If a new employee is unable to do the task without asking a question, the SOP should be revised to answer that question.

If an employee is able to complete the task successfully the first time, without asking a question, a $50 incentive should be paid to the SOP author. This measure creates a robust SOP the first time around. You may also discover that an SOP does not have to be text only! Charts and pictures are powerful tools for creating an effective SOP.

If a breakdown occurs (anything that goes wrong), take a moment to ask staff how it could have been avoided and correct the SOP.

Other than the obvious elements of an SOP (how and when to do task X), every SOP should have a feedback mechanism. This is as simple as a sheet that the employee initials when the task is completed. Perhaps time and date would be included as well. I suspect that as farms become larger, the feedback will become electronic. Farm management software exists and will be an asset and a necessity on all but the smallest operations.

5. Advanced hiring tools

It has been said that “every problem is a people problem.” Everyone is unique. You may hire somebody to replace an employee that moved on and find that the same job gets done in a much different way. Perhaps better, perhaps worse, but entirely different. For example, one manager I had would approach most problems by first saying, “let’s go for a walk” and head off to the section of the farm that needed some attention. Given that we were both very hands-on in our approach to problems, this worked very effectively. Another manager had a ‘shotgun approach’ and would download me with a multitude of ideas in a five minute conversation. This method became effective over time as I realized that I was not being told how to do something, but being left to determine which ideas had merit and select or advise on what could be followed through to completion.
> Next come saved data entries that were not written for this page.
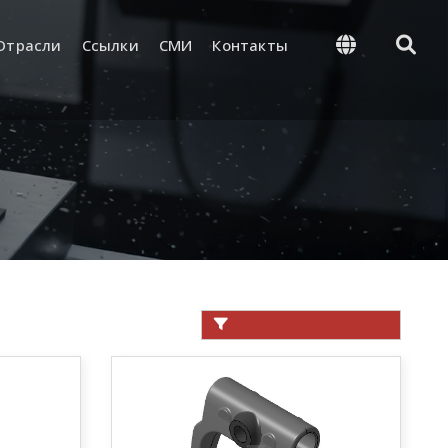
Oтрасли
Ссылки
СМИ
Контакты
 Management
Supply and Logistics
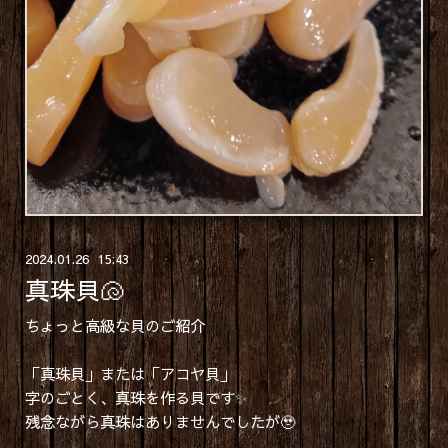
2024
.
01
.
26 15:43
真珠貝🐚
ちょっと高級な貝のご紹介
「真珠貝」または「アコヤ貝」
字のごとく、真珠を作る貝です✨
残念ながら真珠はありませんでしたが🥹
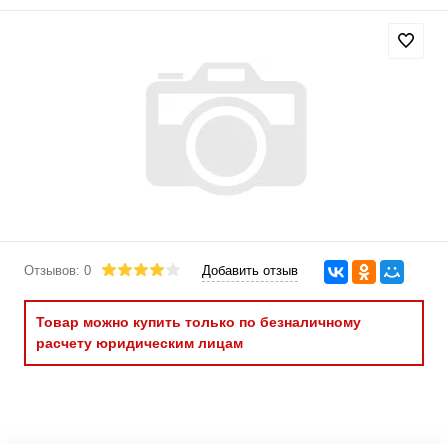
Отзывов: 0
Добавить отзыв
Товар можно купить только по безналичному
расчету юридическим лицам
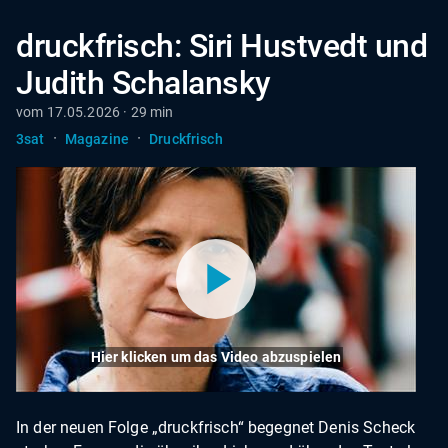
druckfrisch: Siri Hustvedt und
Judith Schalansky
vom 17.05.2026 · 29 min
·
·
3sat
Magazine
Druckfrisch
Hier klicken um das Video abzuspielen
In der neuen Folge „druckfrisch“ begegnet Denis Scheck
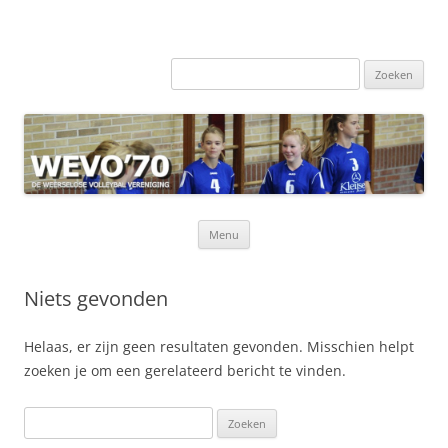
Zoeken
naar:
Ga
Menu
naar
de
inhoud
Niets gevonden
Helaas, er zijn geen resultaten gevonden. Misschien helpt
zoeken je om een gerelateerd bericht te vinden.
Zoeken
naar:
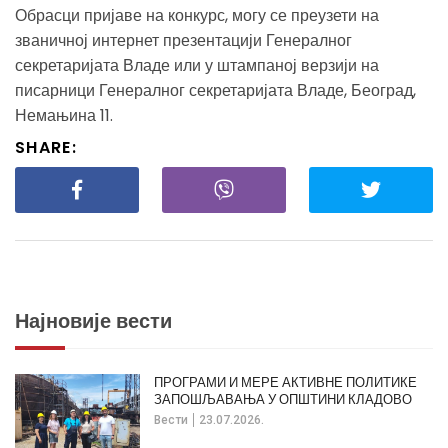
Обрасци пријаве на конкурс, могу се преузети на
званичној интернет презентацији Генералног
секретаријата Владе или у штампаној верзији на
писарници Генералног секретаријата Владе, Београд,
Немањина 11.
SHARE:
Најновије вести
ПРОГРАМИ И МЕРЕ АКТИВНЕ ПОЛИТИКЕ
ЗАПОШЉАВАЊА У ОПШТИНИ КЛАДОВО
Вести
23.07.2026.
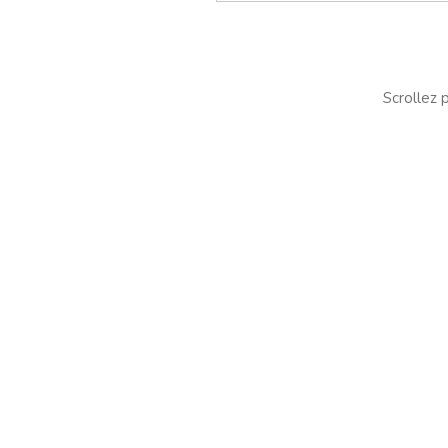
Scrollez p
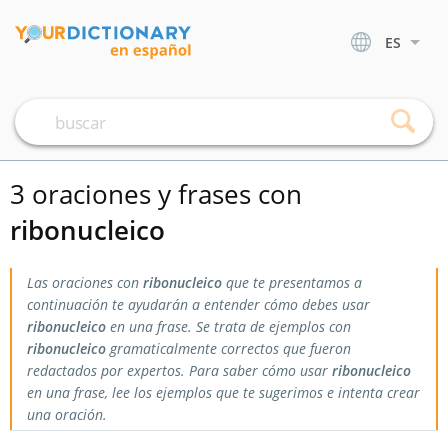
ES
3 oraciones y frases con
ribonucleico
Las oraciones con
ribonucleico
que te presentamos a
continuación te ayudarán a entender cómo debes usar
ribonucleico
en una frase. Se trata de ejemplos con
ribonucleico
gramaticalmente correctos que fueron
redactados por expertos. Para saber cómo usar
ribonucleico
en una frase, lee los ejemplos que te sugerimos e intenta crear
una oración.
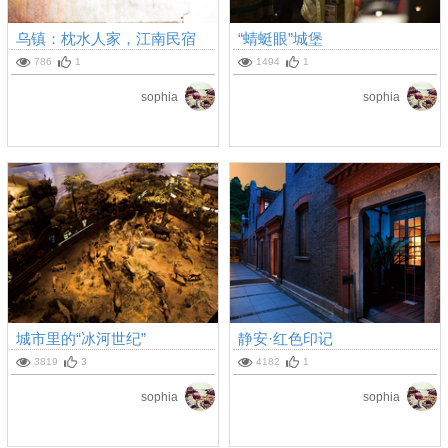
乌镇：枕水人家，江南民宿
“蜻蜓眼”城堡
786
1
1494
1
sophia
sophia
城市里的“冰河世纪”
静安·红色印记
3819
3
4182
1
sophia
sophia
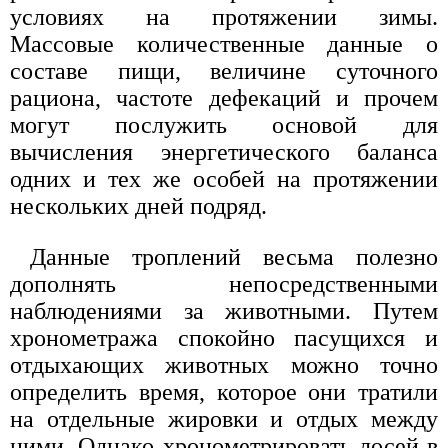
условиях на протяжении зимы.
Массовые количественные данные о
составе пищи, величине суточного
рациона, частоте дефекаций и прочем
могут послужить основой для
вычисления энергетического баланса
одних и тех же особей на протяжении
нескольких дней подряд.
Данные троплений весьма полезно
дополнять непосредственными
наблюдениями за животными. Путем
хронометража спокойно пасущихся и
отдыхающих животных можно точно
определить время, которое они тратили
на отдельные жировки и отдых между
ними. Однако хронометрировать лосей в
It is my understanding that there is no right or wrong way to approach “problems” or “tasks” or “jobs.” In my own company, we use a tool called the Kolbe A index to determine in which areas we are weak or strong as a group. The Kolbe A index “measures your instinctive way of doing things and the Result is called your M.O. (method of operation)” (quoted from the Kolbe A website www.kolbe.com). If you are a manager, go take the test now.

There is an established industry of hiring consultants. Some now use the Kolbe tool to help companies hire staff appropriate for both the company and the given position. It has been found that in a business with one principal owner who is heavily involved in the daily operations, the combined scores of the staff will match the owner’s Kolbe score. This means everyone likely gets along, but if everyone is high “quick-start” (common in entrepreneurs), but nobody is a high “follow-through,” there will be a multitude of projects started and a rare few finished. The reverse scenario, may lead to projects being completed simply because they were started… even when they should have been dropped at the first sign of low or negative ROI.

For example, my office manager and I are both high in the “fact finder” category and low in the “quick start” category. As a result of being aware of our Kolbe index, we now know to set a deadline for making decisions. Our previously often repeated cycle of researching for 80% of the project time and then making last minute decisions has evolved to a more balanced approach where we set a time limit on the research or fact-finding phase.

As RAS farms are increasing in size, key people with knowledge and experience to ‘do it all’ are becoming rare. This may become a severe bottleneck if there are only two or three key individuals to operate a large 24/7/365 operation. Good hiring practices and tools will have to be implemented with good management tools to successfully fill this gap.